I spent the afternoon taking a jewelry-making workshop at Ornamentea in Raleigh, then we headed to Durham for the evening. We started out at Sam’s Quik Shop, a fantastic bottle shop in Durham. Although it looks like a typical convenience store from the outside, the inside is a world of wonder for craft beer lovers. Sam’s carries a superb selection of local beers, as well as American craft and imported; the Belgian selection was quite impressive. I picked up some North Carolina brews and a few other beers I don’t see in NYC and am looking forward to sharing with friends when I get home. Sam’s Quik Shop is a must stop for craft beer bottles when in the Raleigh-Durham area!
Our next destination was the Federal, a cool little bar & restaurant in downtown Durham. With dark red walls, breweriana on the walls, and concrete floors, I found the Federal to have instant appeal, a very chill place. There’s a zigzag shaped wood bar with fourteen padded backed chairs, a back room with seating, and outside seating in the front overlooking Main Street. They have sixteen taps, three of which were North Carolina brews, the rest almost all craft. The beers are listed on a chalkboard behind the bar and the tap handles are all vintage, mostly defunct breweries (Blatz, Ruppert, etc). They also carry 26 bottles, a mix of macros, imports, and old time regionals (Iron City, Genessee Cream, Utica Club). We sat at the bar, I ordered a half pint of the Foothills Torch Pils, JB the Duck Rabbit Porter, Sarah the French Broad Dunkel Witte, and Vic a Lagunitas. We were pretty hungry and ordered some snacks to share – the cheese & charcuterie plate and the special scrambled eggs, leeks, proscuitto, gruyere, and garlic mayo on grilled sourdough with fries, an excellent sandwich. I finished with a French Broad Dunkel Witte for myself, all of the North Carolina beers were lovely. I found the Dunkel not what I expected, but a delicious beer, with cocoa aroma and flavor. With a solid beer list, tasty food, and laid-back atmosphere, this is another bar I could spend some time in.
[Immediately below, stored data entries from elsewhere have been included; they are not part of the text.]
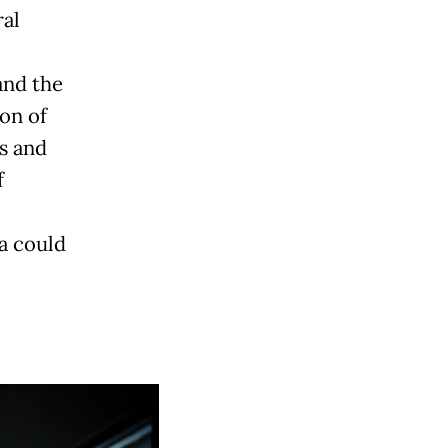
ral
and the
on of
s and
f
a could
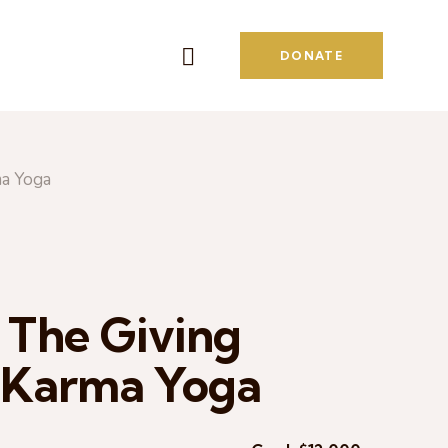
DONATE
ma Yoga
 The Giving
f Karma Yoga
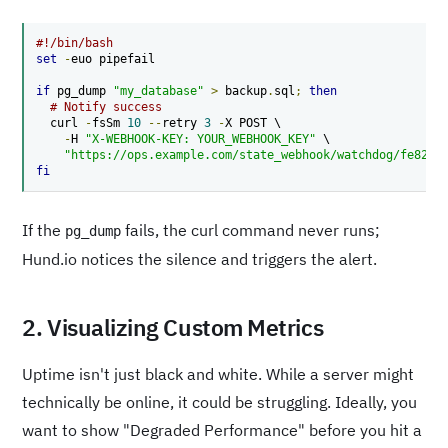
#!/bin/bash
set
-
euo pipefail

if
 pg_dump 
"my_database"
>
 backup
.
sql
;
then
# Notify success
  curl 
-
fsSm 
10
--
retry 
3
-
X POST \

-
H 
"X-WEBHOOK-KEY: YOUR_WEBHOOK_KEY"
 \

"https://ops.example.com/state_webhook/watchdog/fe82?s
fi
If the
fails, the curl command never runs;
pg_dump
Hund.io notices the silence and triggers the alert.
2. Visualizing Custom Metrics
Uptime isn't just black and white. While a server might
technically be online, it could be struggling. Ideally, you
want to show "Degraded Performance" before you hit a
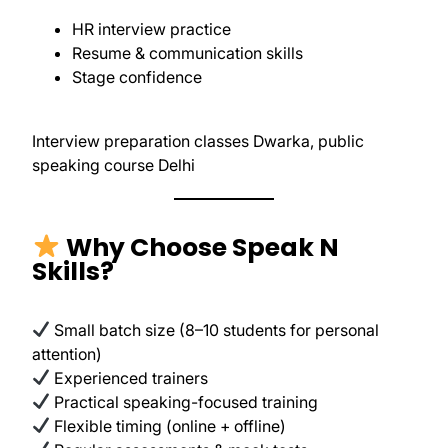
HR interview practice
Resume & communication skills
Stage confidence
Interview preparation classes Dwarka, public
speaking course Delhi
Why Choose Speak N
Skills?
Small batch size (8–10 students for personal
attention)
Experienced trainers
Practical speaking-focused training
Flexible timing (online + offline)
We moved on to Watts Grocery for dinner. At once both casual and upscale, Watts is a restaurant featuring local foods prepared in a forward Southern fashion. They also feature local beer – six taps: Foothills’ Torch Pilsner, Trout ESB & Hurricane Heifeweizen, Highland’s Kashmir IPA, and Triangles’ Pale & Golden Belgian. I ordered the delicious Triangle Golden Belgian, one of my favorite beers from Saturday’s fest. We opted to go tapas style and ordered four appetizers and a side to split: the farmer’s market cheese plate, strawberry salad with Elodie Farm’s fresh goat cheese and spring onions in a Dijon vinaigrette, spring asparagus, garlic, and mushroom hash topped with a Fowl Attitude poached egg, Fried Louisiana frogs’ legs with a jalapeño pan sauce served on a crispy grit cake, and the horseradish mashed potatoes. Everything was absolutely delicious and we finished by splitting a slice of the amazing coconut cake. For fantastic local food and beer in a refined and relaxed setting, Watts Grocery is the place to go in Durham, highly recommended!
We ended the evening at Tyler’s Restaurant & Taproom. Tyler’s is Sarah’s regular hang and had come highly recommended by my parents. I was not disappointed. Located in the American Tobacco Historic District, I was impressed from the moment I walked in the door. It was pretty empty on a Sunday night and the large room with exposed brick and ducts, high ceilings, and lots of wood was well-lit and welcoming. We sat at the long wood bar and ogled the taps. With fifty taps in the main space and an additional ten in the Speakeasy room next door, Tyler’s has quite the selection. A nice mix of local, American crafts, and imports, Tyler’s has something for everyone. They also offer a number of well-thought out flights. I started with a Big Boss Surrender Monkey, JB had the French Broad Wee Heavier, a bottle of ’05 Anchor Old Foghorn for Vic, and an Allagash Black for Sarah. The main room closes at 10 on Sundays, so we moved over to the Speakeasy next door. A large room with exposed brick, high ceilings and pool tables, the Speakeasy is darker and cozier than the main area. Many of the same beers are offered on draft on this side as well as an additional 10 taps. I drank a half pour of an Imperial IPA which I did not write down, unfortunately, although it was delicious and the perfect night cap. Tyler’s is another great Durham beer destination, one I could easily see myself spending some time in if I lived here.